Minimal Agile documentation

November 13, 2007

One of the things that wonder me when looking at source code of Agile projects, is the lack of documentation. The minimal amount of documentation on classes/interfaces is the description of its core responsibility: what is the purpose of this class? It doesn’t need be be very long; a few sentences would be enough. And if the class/interface is part of some design pattern, this should be added to the documentation as well. If the the class is completely self contained, and the pattern is well known (like a Strategy or Decorator), I could live without the documentation but not everyone is a pattern freak, I would rather see it in the documentation.

Another important document is some sort of architectural overview to get a quick understanding of the system without needing to browse through all sources. This document should at least cover the main components of the system, what the responsibilities are of these components and how they interact and why this approach is being used. Without this information it is very hard to say anything about performance, security, scalability, re-usability.

I know that not writing documentation shouldn’t be blamed on the Agile methodology, but on its misinterpretation.

ps:
If you want to remove redundant parts in the documentation, why is the @author tag not removed from the javadoc? If I want to figure out who wrote it (or changed it) I could look at the blame functionality most version control systems provide.


Flexible quality

June 13, 2007

One of the things I have observed is that some projects get into problems caused by quality issues. The following 3 properties are part of every project:

  1. functionality: the stuff that needs to be implemented
  2. time: the total amount in man hours (budget is also expressed in time)
  3. quality: structural/code quality, maintainability, number of bugs

If functionality and time are fixed, the only thing that is flexible is quality. So especially in the end of an iteration, when the pressure is felt, the quality goes down: code doesn`t get refactored and the structure degrades, test are not complete or totally missing. The problem gets even worse because the next iteration is going to contain debt from the previous one. If this debt isn`t added as in issue for the next iteration to solve, you will get a lot of hidden work, and hidden work is a recipe for project failure.

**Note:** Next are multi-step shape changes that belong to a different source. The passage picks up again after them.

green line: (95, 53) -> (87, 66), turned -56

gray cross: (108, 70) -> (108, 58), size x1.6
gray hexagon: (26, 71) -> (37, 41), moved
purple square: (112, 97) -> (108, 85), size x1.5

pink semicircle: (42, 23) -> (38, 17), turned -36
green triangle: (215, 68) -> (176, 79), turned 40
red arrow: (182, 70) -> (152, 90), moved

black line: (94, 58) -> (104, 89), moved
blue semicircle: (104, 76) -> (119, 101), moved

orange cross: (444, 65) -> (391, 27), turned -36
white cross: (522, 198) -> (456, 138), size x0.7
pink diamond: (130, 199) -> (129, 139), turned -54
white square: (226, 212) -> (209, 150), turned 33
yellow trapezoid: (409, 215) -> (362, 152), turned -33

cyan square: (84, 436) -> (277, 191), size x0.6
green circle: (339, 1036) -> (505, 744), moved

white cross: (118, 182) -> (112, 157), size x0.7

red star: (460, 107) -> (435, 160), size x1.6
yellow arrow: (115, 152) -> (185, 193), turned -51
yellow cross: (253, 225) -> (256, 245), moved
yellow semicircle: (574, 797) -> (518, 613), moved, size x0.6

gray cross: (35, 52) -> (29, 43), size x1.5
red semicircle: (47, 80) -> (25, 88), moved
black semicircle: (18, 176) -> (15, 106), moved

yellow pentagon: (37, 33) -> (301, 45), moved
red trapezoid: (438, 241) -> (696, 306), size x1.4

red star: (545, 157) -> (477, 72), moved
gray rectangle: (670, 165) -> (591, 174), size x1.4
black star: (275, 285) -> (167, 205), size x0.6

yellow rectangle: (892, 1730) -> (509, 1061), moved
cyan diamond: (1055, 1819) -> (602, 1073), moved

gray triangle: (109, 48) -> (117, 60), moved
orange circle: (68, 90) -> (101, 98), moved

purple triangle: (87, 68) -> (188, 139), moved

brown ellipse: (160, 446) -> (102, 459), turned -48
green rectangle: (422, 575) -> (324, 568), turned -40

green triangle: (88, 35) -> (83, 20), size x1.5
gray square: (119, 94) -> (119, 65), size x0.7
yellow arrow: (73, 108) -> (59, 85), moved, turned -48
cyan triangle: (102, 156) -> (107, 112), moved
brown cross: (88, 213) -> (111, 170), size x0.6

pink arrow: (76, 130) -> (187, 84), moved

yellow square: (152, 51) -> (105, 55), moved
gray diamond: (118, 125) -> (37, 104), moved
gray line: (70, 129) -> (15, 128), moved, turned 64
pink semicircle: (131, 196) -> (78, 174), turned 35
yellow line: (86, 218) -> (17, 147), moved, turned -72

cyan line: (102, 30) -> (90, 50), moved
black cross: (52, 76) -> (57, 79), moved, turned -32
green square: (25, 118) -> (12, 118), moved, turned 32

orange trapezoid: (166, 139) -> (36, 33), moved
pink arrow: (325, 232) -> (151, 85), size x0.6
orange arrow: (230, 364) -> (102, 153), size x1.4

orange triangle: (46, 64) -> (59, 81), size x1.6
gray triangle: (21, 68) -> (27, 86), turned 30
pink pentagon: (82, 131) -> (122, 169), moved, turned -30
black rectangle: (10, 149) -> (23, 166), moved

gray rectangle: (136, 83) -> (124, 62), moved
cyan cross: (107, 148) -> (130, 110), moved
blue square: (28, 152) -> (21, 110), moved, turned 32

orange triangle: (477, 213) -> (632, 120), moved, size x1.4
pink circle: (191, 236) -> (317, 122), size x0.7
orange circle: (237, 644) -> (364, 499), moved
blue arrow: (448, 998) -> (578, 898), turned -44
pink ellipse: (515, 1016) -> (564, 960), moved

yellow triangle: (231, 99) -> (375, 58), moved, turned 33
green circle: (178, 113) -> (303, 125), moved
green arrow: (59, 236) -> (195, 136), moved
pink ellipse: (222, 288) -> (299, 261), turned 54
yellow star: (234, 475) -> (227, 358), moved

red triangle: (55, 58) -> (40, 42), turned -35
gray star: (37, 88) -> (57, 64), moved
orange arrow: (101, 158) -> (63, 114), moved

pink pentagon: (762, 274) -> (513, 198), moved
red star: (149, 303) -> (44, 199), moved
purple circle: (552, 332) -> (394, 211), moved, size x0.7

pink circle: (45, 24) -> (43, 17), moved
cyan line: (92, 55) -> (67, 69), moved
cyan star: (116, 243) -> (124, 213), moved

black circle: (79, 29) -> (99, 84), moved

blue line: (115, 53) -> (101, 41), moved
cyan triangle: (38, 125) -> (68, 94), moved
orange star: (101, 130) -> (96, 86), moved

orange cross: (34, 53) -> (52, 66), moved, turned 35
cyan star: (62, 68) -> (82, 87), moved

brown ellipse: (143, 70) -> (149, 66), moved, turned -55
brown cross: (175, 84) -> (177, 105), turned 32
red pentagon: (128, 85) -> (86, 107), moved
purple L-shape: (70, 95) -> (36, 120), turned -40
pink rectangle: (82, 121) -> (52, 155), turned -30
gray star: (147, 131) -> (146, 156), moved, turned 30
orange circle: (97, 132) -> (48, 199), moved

The Agile methodology promotes fixed time and fixed quality, so the only thing that is flexible is functionality. I’m a very pragmatic guy, so flexible time (so increasing the length of an iteration) would be negotiable (although you could loose your rhythm) but when quality is negotiable I think you are on the road to project hell: unhappy customers, developers and managers.


Ad hoc design vs reference architectures

May 28, 2007

I had a few discussions about references architectures vs ad hoc design in agile projects. Personally I think both have value, but when you have a standard problem, and a lot of them are standard, I prefer using a standard solution.

The main example in the conversation was if a service layer always is required. A lot of simple web-applications are crud oriented, and especially in such a verbose language as Java, creating a service layer feels like an exercise in futility. I have made my fair share of services that only delegate to doa’s without adding any logic. This means that code needs to be written/tested/maintained, that doesn`t add much value directly. And especially within agile teams, this code just screams ‘remove me’.

But even in crud oriented solutions, having a service layer has value. To give a few arguments:

  1. you know where security is added. If you want to protect some data, you really don’t want the dao’s to be exposed in the presentation layer. Unluckily this is something I see too often, although they are often tucked away in some sort of request binding logic.
  2. you know what the transactional setting are. I see a lot of code that is (partially) missing transactional settings. Luckily most databases provide one implicitly, but I don’t find this a professional way of writing software, because you can’t say anything about the consistency of the data: there could be isolation problems like inconsistent views (data that is read from multiple transactions) or lost updates.

So really good arguments have to be provided to convince me from not using a service layer.

If I look on a more higher level, my opinion is that applying reference solutions provides value:

  1. you know where logic can be found. I guess we all know how irritating it is if you can’t understand a system not because the domain is complex, but the implementation is complex: logic is difficult to find, scattered all over the place and even worse: repeated.
  2. you know how a system can be changed without needing to know all details of the system. This makes an application, in my opinion, more agile than one with a lot of ad hoc solutions.
  3. it is easier for new team members to start with the project because they see familiar solutions.
  4. chance is big that other people have experience with problems of the solution, so there often is knowledge you can fall back on.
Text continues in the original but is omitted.